4. Data connectivity is a cornerstone of testing. It is a key aspect of improving quality, and great strides have been made in this area through the rapid connection of labs via NPex across much of the UK. Consistent test coding will aid this, and should be rolled out at speed. Links that connect primary and secondary care and public health bodies should be strengthened to ensure all results are available to clinicians when required, form a part of individuals’ permanent health records and can be used, in an appropriate and legal framework, for public health purposes.

5. Testing standards must be upheld. Testing will be carried out in many settings, but must be carried out as part of a quality assured system, meeting accredited standards in regulated or approved settings. Accredited standards will apply to both laboratory and point-of-care testing. Different technologies will be used, depending on the clinical setting, clinical pathways and public health need.

6. People being tested should be informed about why they are being tested, and the implications and limitations of their results. They should have access to those results. Individuals should be informed if their data becomes part of a research programme and of their rights to be excluded if they so wish, within the context of public health needs.

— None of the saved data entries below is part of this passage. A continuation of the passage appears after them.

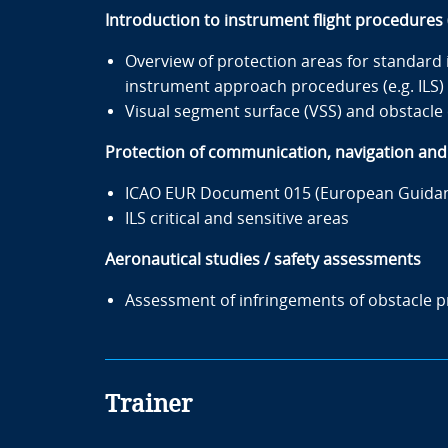
Introduction to instrument flight procedure
Overview of protection areas for standard
instrument approach procedures (e.g. ILS)
Visual segment surface (VSS) and obstacle 
Protection of communication, navigation and s
ICAO EUR Document 015 (European Guidance
ILS critical and sensitive areas
Aeronautical studies / safety assessments
Assessment of infringements of obstacle pr
Trainer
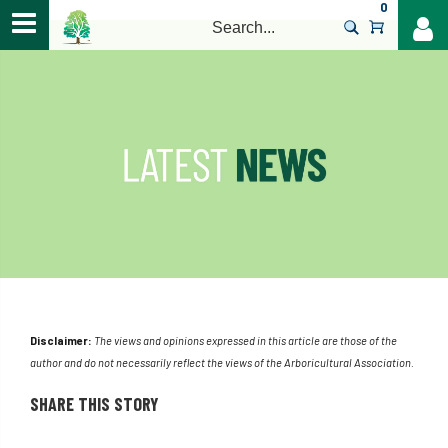
0
>
Disclaimer:
The views and opinions expressed in this article are those of the
author and do not necessarily reflect the views of the Arboricultural Association.
SHARE THIS STORY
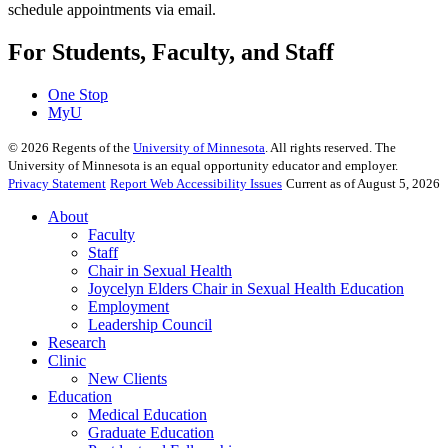
schedule appointments via email.
For Students, Faculty, and Staff
One Stop
MyU
©
2026
Regents of the
University of Minnesota
. All rights reserved. The
University of Minnesota is an equal opportunity educator and employer.
Privacy Statement
Report Web Accessibility Issues
Current as of August 5, 2026
About
Faculty
Staff
Chair in Sexual Health
Joycelyn Elders Chair in Sexual Health Education
Employment
Leadership Council
Research
Clinic
New Clients
Education
Medical Education
Graduate Education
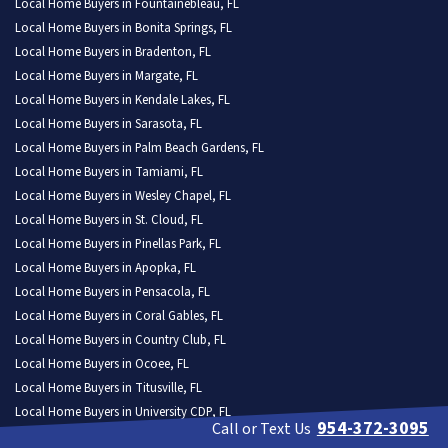
Local Home Buyers in Fountainebleau, FL
Local Home Buyers in Bonita Springs, FL
Local Home Buyers in Bradenton, FL
Local Home Buyers in Margate, FL
Local Home Buyers in Kendale Lakes, FL
Local Home Buyers in Sarasota, FL
Local Home Buyers in Palm Beach Gardens, FL
Local Home Buyers in Tamiami, FL
Local Home Buyers in Wesley Chapel, FL
Local Home Buyers in St. Cloud, FL
Local Home Buyers in Pinellas Park, FL
Local Home Buyers in Apopka, FL
Local Home Buyers in Pensacola, FL
Local Home Buyers in Coral Gables, FL
Local Home Buyers in Country Club, FL
Local Home Buyers in Ocoee, FL
Local Home Buyers in Titusville, FL
Local Home Buyers in University CDP, FL
954-372-3095
Call or Text Us
Local Home Buyers in Fort Pierce, FL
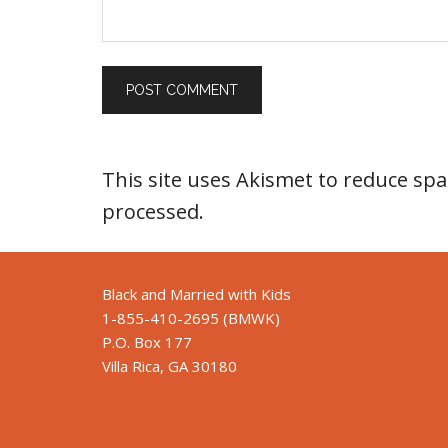
This site uses Akismet to reduce sp
processed
.
Black and Married with Kids
1-855-410-2695 (BMWK)
P.O. Box 177
Villa Rica, GA 30180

7. At societal level, the more people who understand about the testing being performed, the more informed their consent will be. Information needs to be in plain language and accessible to all in a range of formats. National and international awareness is raised by media, professional bodies and programmes such as Lab Tests Online, but broader education, including in schools, has a role also. It is important that sampling is not mistaken for testing – the language used must be accurate to give the public confidence in test results.